___ INFORMATION GIVEN

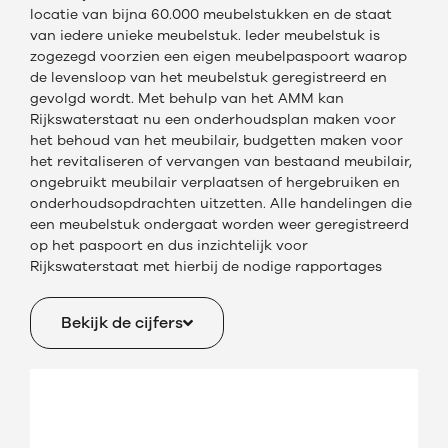
locatie van bijna 60.000 meubelstukken en de staat
van iedere unieke meubelstuk. Ieder meubelstuk is
zogezegd voorzien een eigen meubelpaspoort waarop
de levensloop van het meubelstuk geregistreerd en
gevolgd wordt. Met behulp van het AMM kan
Rijkswaterstaat nu een onderhoudsplan maken voor
het behoud van het meubilair, budgetten maken voor
het revitaliseren of vervangen van bestaand meubilair,
ongebruikt meubilair verplaatsen of hergebruiken en
onderhoudsopdrachten uitzetten. Alle handelingen die
een meubelstuk ondergaat worden weer geregistreerd
op het paspoort en dus inzichtelijk voor
Rijkswaterstaat met hierbij de nodige rapportages
Bekijk de cijfers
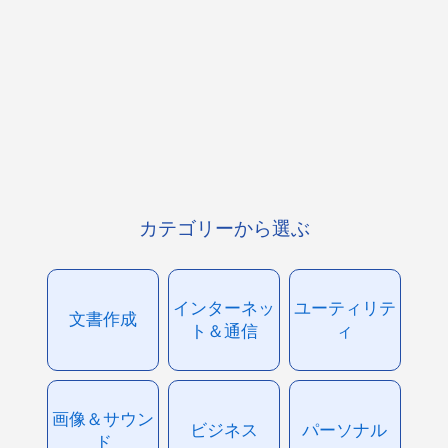
カテゴリーから選ぶ
インターネッ
ユーティリテ
文書作成
ト＆通信
ィ
画像＆サウン
ビジネス
パーソナル
ド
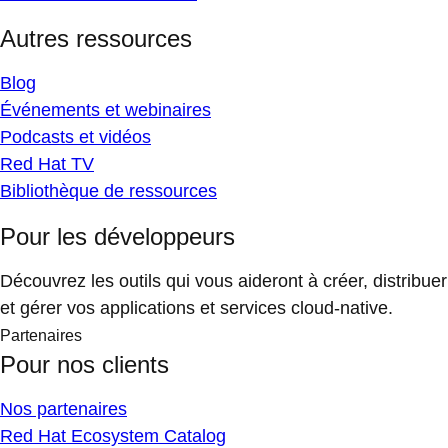
Autres ressources
Blog
Événements et webinaires
Podcasts et vidéos
Red Hat TV
Bibliothèque de ressources
Pour les développeurs
Découvrez les outils qui vous aideront à créer, distribuer
et gérer vos applications et services cloud-native.
Partenaires
Pour nos clients
Nos partenaires
Red Hat Ecosystem Catalog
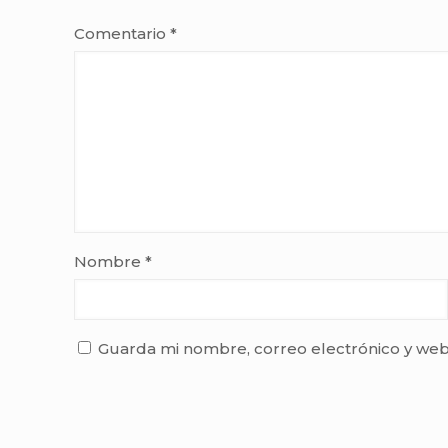
Comentario
*
Nombre
*
Guarda mi nombre, correo electrónico y web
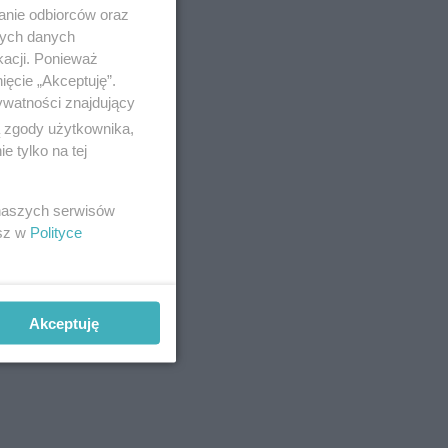
anie odbiorców oraz
nych danych
kacji. Ponieważ
ięcie „Akceptuję”.
ywatności znajdujący
ą zgody użytkownika,
 tylko na tej
 naszych serwisów
esz w
Polityce
Akceptuję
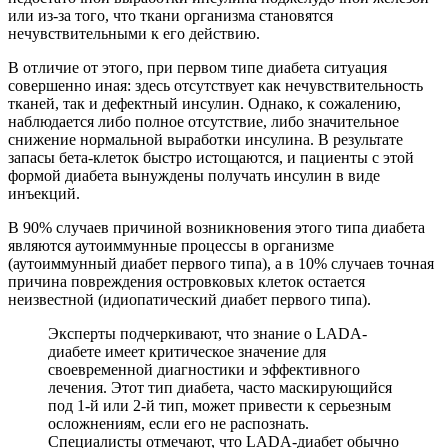
или из-за того, что ткани организма становятся
нечувствительными к его действию.
В отличие от этого, при первом типе диабета ситуация
совершенно иная: здесь отсутствует как нечувствительность
тканей, так и дефектный инсулин. Однако, к сожалению,
наблюдается либо полное отсутствие, либо значительное
снижение нормальной выработки инсулина. В результате
запасы бета-клеток быстро истощаются, и пациенты с этой
формой диабета вынуждены получать инсулин в виде
инъекций.
В 90% случаев причиной возникновения этого типа диабета
являются аутоиммунные процессы в организме
(аутоиммунный диабет первого типа), а в 10% случаев точная
причина повреждения островковых клеток остается
неизвестной (идиопатический диабет первого типа).
Эксперты подчеркивают, что знание о LADA-
диабете имеет критическое значение для
своевременной диагностики и эффективного
лечения. Этот тип диабета, часто маскирующийся
под 1-й или 2-й тип, может привести к серьезным
осложнениям, если его не распознать.
Специалисты отмечают, что LADA-диабет обычно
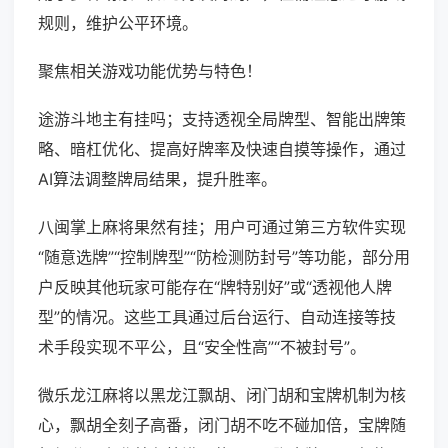
规则，维护公平环境。
聚焦相关游戏功能优势与特色！
途游斗地主有挂吗；支持透视全局牌型、智能出牌策
略、暗杠优化、提高好牌率及快速自摸等操作，通过
AI算法调整牌局结果，提升胜率。
八闽掌上麻将果然有挂；用户可通过第三方软件实现
“随意选牌”“控制牌型”“防检测防封号”等功能，部分用
户反映其他玩家可能存在“牌特别好”或“透视他人牌
型”的情况。这些工具通过后台运行、自动连接等技
术手段实现不平公，且“安全性高”“不被封号”。
微乐龙江麻将以黑龙江飘胡、闭门胡和宝牌机制为核
心，飘胡全刻子高番，闭门胡不吃不碰加倍，宝牌随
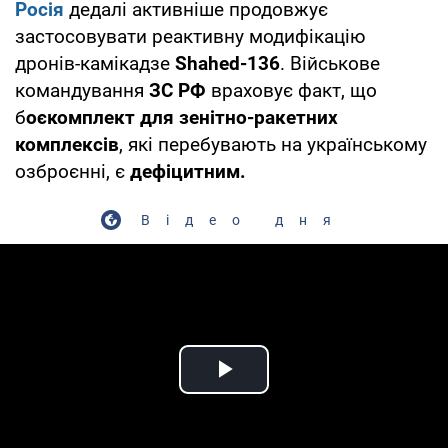
Росія
дедалі активніше продовжує
застосовувати реактивну модифікацію
дронів-камікадзе
Shahed-136
. Військове
командування
ЗС РФ
враховує факт, що
б
оєкомплект для зенітно-ракетних
комплексів
, які перебувають на українському
озброєнні, є
дефіцитним.
Відео дня
Play Video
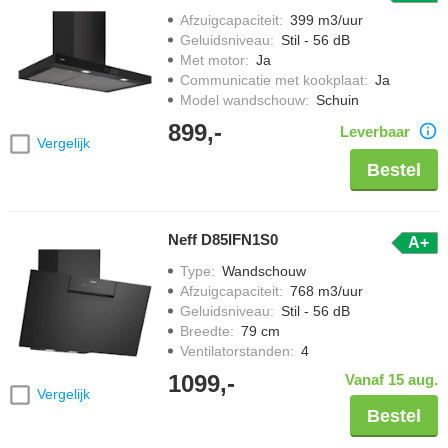
Afzuigcapaciteit
:
399 m3/uur
Geluidsniveau
:
Stil - 56 dB
Met motor
:
Ja
Communicatie met kookplaat
:
Ja
Model wandschouw
:
Schuin
899,-
Leverbaar
Vergelijk
Bestel
Neff D85IFN1S0
A+
Type
:
Wandschouw
Afzuigcapaciteit
:
768 m3/uur
Geluidsniveau
:
Stil - 56 dB
Breedte
:
79 cm
Ventilatorstanden
:
4
1099,-
Vanaf 15 aug.
Vergelijk
Bestel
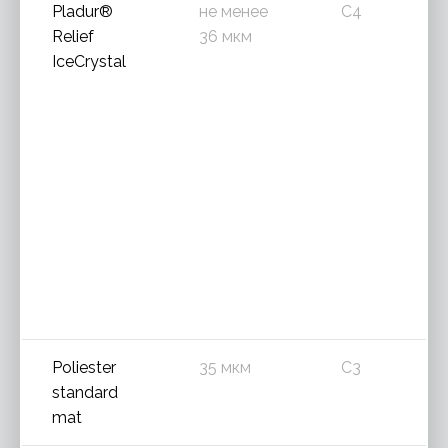
Pladur®
не менее
C4
Relief
36 мкм
IceCrystal
Poliester
35 мкм
C3
standard
mat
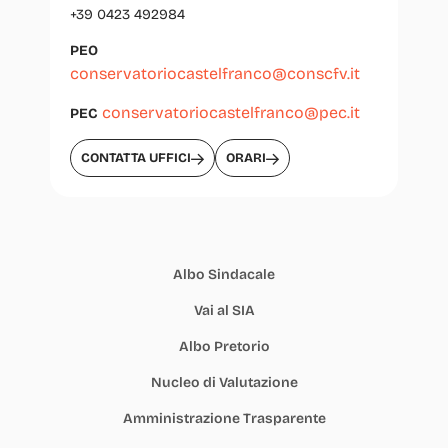
+39 0423 492984
PEO
conservatoriocastelfranco@conscfv.it
conservatoriocastelfranco@pec.it
PEC
CONTATTA UFFICI
ORARI
Albo Sindacale
Vai al SIA
Albo Pretorio
Nucleo di Valutazione
Amministrazione Trasparente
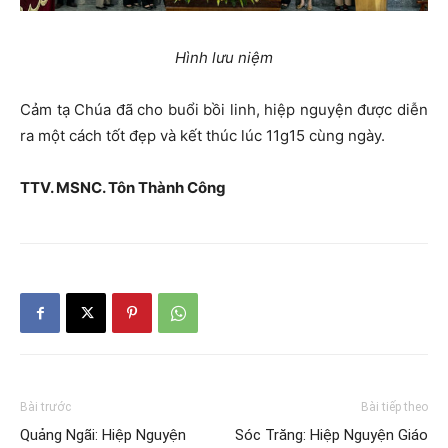
Hình lưu niệm
Cảm tạ Chúa đã cho buổi bồi linh, hiệp nguyện được diễn
ra một cách tốt đẹp và kết thúc lúc 11g15 cùng ngày.
TTV. MSNC. Tôn Thành Công
Bài trước
Bài tiếp theo
Quảng Ngãi: Hiệp Nguyện
Sóc Trăng: Hiệp Nguyện Giáo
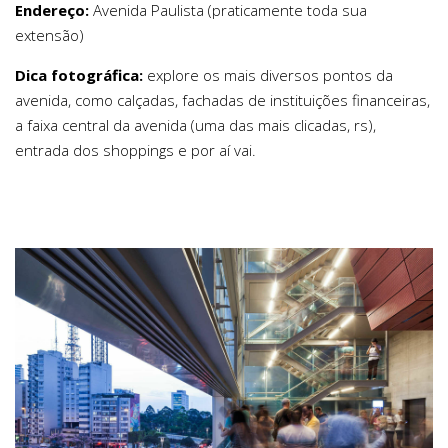
Endereço:
Avenida Paulista (praticamente toda sua
extensão)
Dica fotográfica:
explore os mais diversos pontos da
avenida, como calçadas, fachadas de instituições financeiras,
a faixa central da avenida (uma das mais clicadas, rs),
entrada dos shoppings e por aí vai.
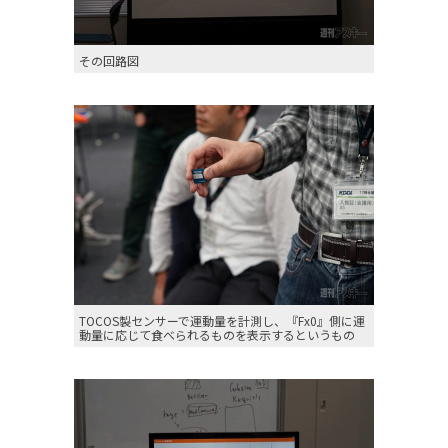
その回路図
TOCOS製センサーで運動量を計測し、『Fx0』側に運
動量に応じて食べられるものを表示するというもの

______

EXERCISE GOAL. When you restate the listing above, give each line word for word but leave out every image.

SOLVED PROBLEM.
locatie van bijna 60.000 meubelstukken en de staat
van iedere unieke meubelstuk. Ieder meubelstuk is
zogezegd voorzien een eigen meubelpaspoort waarop
de levensloop van het meubelstuk geregistreerd en
gevolgd wordt. Met behulp van het AMM kan
Rijkswaterstaat nu een onderhoudsplan maken voor
het behoud van het meubilair, budgetten maken voor
het revitaliseren of vervangen van bestaand meubilair,
ongebruikt meubilair verplaatsen of hergebruiken en
onderhoudsopdrachten uitzetten. Alle handelingen die
een meubelstuk ondergaat worden weer geregistreerd
op het paspoort en dus inzichtelijk voor
Rijkswaterstaat met hierbij de nodige rapportages
Bekijk de cijfers
カテゴリーから選ぶ
インターネッ
ユーティリテ
文書作成
ト＆通信
ィ
画像＆サウン
ビジネス
パーソナル
ド
Autres ressources
Blog
Événements et webinaires
Podcasts et vidéos
Red Hat TV
Bibliothèque de ressources
Pour les développeurs
Découvrez les outils qui vous aideront à créer, distribuer
et gérer vos applications et services cloud-native.
Partenaires
Pour nos clients
Nos partenaires
Red Hat Ecosystem Catalog
Comentario
*
Nombre
*
Guarda mi nombre, correo electrónico y web
anie odbiorców oraz
nych danych
kacji. Ponieważ
ięcie „Akceptuję”.
ywatności znajdujący
ą zgody użytkownika,
 tylko na tej
 naszych serwisów
esz w
Polityce
Akceptuję
или из-за того, что ткани организма становятся
нечувствительными к его действию.
В отличие от этого, при первом типе диабета ситуация
совершенно иная: здесь отсутствует как нечувствительность
тканей, так и дефектный инсулин. Однако, к сожалению,
наблюдается либо полное отсутствие, либо значительное
снижение нормальной выработки инсулина. В результате
запасы бета-клеток быстро истощаются, и пациенты с этой
формой диабета вынуждены получать инсулин в виде
инъекций.
В 90% случаев причиной возникновения этого типа диабета
являются аутоиммунные процессы в организме
(аутоиммунный диабет первого типа), а в 10% случаев точная
причина повреждения островковых клеток остается
неизвестной (идиопатический диабет первого типа).
Эксперты подчеркивают, что знание о LADA-
диабете имеет критическое значение для
своевременной диагностики и эффективного
лечения. Этот тип диабета, часто маскирующийся
под 1-й или 2-й тип, может привести к серьезным
осложнениям, если его не распознать.
Специалисты отмечают, что LADA-диабет обычно
规则，维护公平环境。
聚焦相关游戏功能优势与特色！
途游斗地主有挂吗；支持透视全局牌型、智能出牌策
略、暗杠优化、提高好牌率及快速自摸等操作，通过
AI算法调整牌局结果，提升胜率。
八闽掌上麻将果然有挂；用户可通过第三方软件实现
“随意选牌”“控制牌型”“防检测防封号”等功能，部分用
户反映其他玩家可能存在“牌特别好”或“透视他人牌
型”的情况。这些工具通过后台运行、自动连接等技
术手段实现不平公，且“安全性高”“不被封号”。
微乐龙江麻将以黑龙江飘胡、闭门胡和宝牌机制为核
心，飘胡全刻子高番，闭门胡不吃不碰加倍，宝牌随
Росія
дедалі активніше продовжує
застосовувати реактивну модифікацію
дронів-камікадзе
Shahed-136
. Військове
командування
ЗС РФ
враховує факт, що
б
оєкомплект для зенітно-ракетних
комплексів
, які перебувають на українському
озброєнні, є
дефіцитним.
Відео дня
Play Video
Afzuigcapaciteit
:
399 m3/uur
Geluidsniveau
:
Stil - 56 dB
Met motor
:
Ja
Communicatie met kookplaat
:
Ja
Model wandschouw
:
Schuin
899,-
Leverbaar
Vergelijk
Bestel
Neff D85IFN1S0
A+
Type
:
Wandschouw
Afzuigcapaciteit
:
768 m3/uur
Geluidsniveau
:
Stil - 56 dB
Breedte
:
79 cm
Ventilatorstanden
:
4
1099,-
Vanaf 15 aug.
Vergelijk
Bestel
Pladur®
не менее
C4
Relief
36 мкм
IceCrystal
Poliester
35 мкм
C3
standard
mat
+39 0423 492984
PEO
conservatoriocastelfranco@conscfv.it
conservatoriocastelfranco@pec.it
PEC
CONTATTA UFFICI
ORARI
Albo Sindacale
Vai al SIA
Albo Pretorio
Nucleo di Valutazione
Amministrazione Trasparente
Hình lưu niệm
Cảm tạ Chúa đã cho buổi bồi linh, hiệp nguyện được diễn
ra một cách tốt đẹp và kết thúc lúc 11g15 cùng ngày.
TTV. MSNC. Tôn Thành Công
Bài trước
Bài tiếp theo
Quảng Ngãi: Hiệp Nguyện
Sóc Trăng: Hiệp Nguyện Giáo
Endereço:
Avenida Paulista (praticamente toda sua
extensão)
Dica fotográfica:
explore os mais diversos pontos da
avenida, como calçadas, fachadas de instituições financeiras,
a faixa central da avenida (uma das mais clicadas, rs),
entrada dos shoppings e por aí vai.
その回路図
TOCOS製センサーで運動量を計測し、『Fx0』側に運
動量に応じて食べられるものを表示するというもの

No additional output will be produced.